さて、エルカナの家族はどうでしたでしょうか。エルカナの家族は、毎年そろってエフライムのシロにあった神の宮に行って、そこで礼拝をささげました。エルカナの家族は、忠実な信仰者でした。
■ハンナのいらだち
4その日になると、エルカナはいけにえをささげ、妻のペニンナ、彼女のすべての息子、娘たちに、それぞれの受ける分を与えた。5しかしハンナには特別の受け分を与えていた。主は彼女の胎を閉じておられたが、彼がハンナを愛していたからである。
神の宮でいけにえをささげた肉は祭司から戻してもらいました。それを神の前で食べることによって、神との交わりを喜び祝うのでした。エルカナは戻された肉を、ペニンナの家族の分、ハンナの分に分けました。ハンナの分は特別のものでした。夫エルカナはハンナのほうを愛していたからでした。
しかし、ハンナは子供がいない孤独とさびしさを思い知るときでした。そして、ペニンナのすること、言うことにいらだつことがあったのでした。夫エルカナの「あなたにとって、私は十人の息子以上の者ではないか」という慰めのことばも、ハンナの悲しみをいやすことができませんでした。
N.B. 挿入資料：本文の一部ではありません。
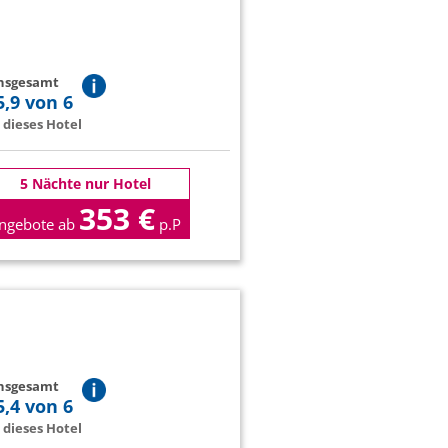
insgesamt
5,9 von 6
dieses Hotel
5 Nächte nur Hotel
353 €
ngebote ab
p.P
insgesamt
5,4 von 6
dieses Hotel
このようなことが毎年、神の宮に行くたびに、エルカナの一家にありました。
■ハンナの祈り
ある年のことです。食事が終わって、ハンナは主の宮にもう一度戻って祈りました。柱のそばにエリが座っているのも気づかないほど、ハンナは悩みの中にありました。
10ハンナの心は痛んでいた。彼女は主に祈って、激しく泣いた。
そのときハンナは祈りました。この母の祈りが歴史を変えたのです。
11そして誓願を立てて言った。「万軍の主よ。もし、あなたが、はしための悩みを顧みて、私を心に留め、このはしためを忘れず、このはしために男の子を授けてくださいますなら、私はその子の一生を主におささげします。そして、その子の頭に、かみそりを当てません。」
聖書で唯一記されている、女性の祈りのことばです。ハンナは、自分の今の情況をありのままを神様に打ち明けました。
「万軍の主よ」と、神様の偉大さと力を認め、奇蹟を起こされるお方であることを信じました。「はしため」ということばが3度使われます。自分が無に等しい者であることを告白します。「男の子を授けてください」と、はっきりした祈りをささげました。祈りの手本のような祈りです。
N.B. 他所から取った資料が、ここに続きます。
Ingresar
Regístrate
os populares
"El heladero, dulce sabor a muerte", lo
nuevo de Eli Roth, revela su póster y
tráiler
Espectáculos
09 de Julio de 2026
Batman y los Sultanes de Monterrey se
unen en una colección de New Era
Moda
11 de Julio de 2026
ハンナは、神様が自分のことを知っていてくださり、神様は息子を与える力があることを信じていました。ハンナの祈りは確信となり、そして誓いへと導かれていきました。もし男の子が与えられるならその子を手元にとどめておくことはしません。その子は神様が下さったのですから、神様にお返しします。子供を手放します。生涯かけて神様に仕えさせます、と祈ったのです。
ハンナの祈りは長時間に及びました。しかも無言の祈りです。心を注ぎ出す祈りでした。ですから、エリはハンナが酔っぱらっていると思いました。
ハンナの祈りは、悩み、痛みの中から注ぎ出された祈りでした。ハンナの祈りは、神に聞き届けられたのでした。神の宮で祈っていたハンナが家族の中に帰ってきます。その顔は以前とは違っていました。18節にあるように、「彼女の顔は、もはや以前のようではなかった」のでした。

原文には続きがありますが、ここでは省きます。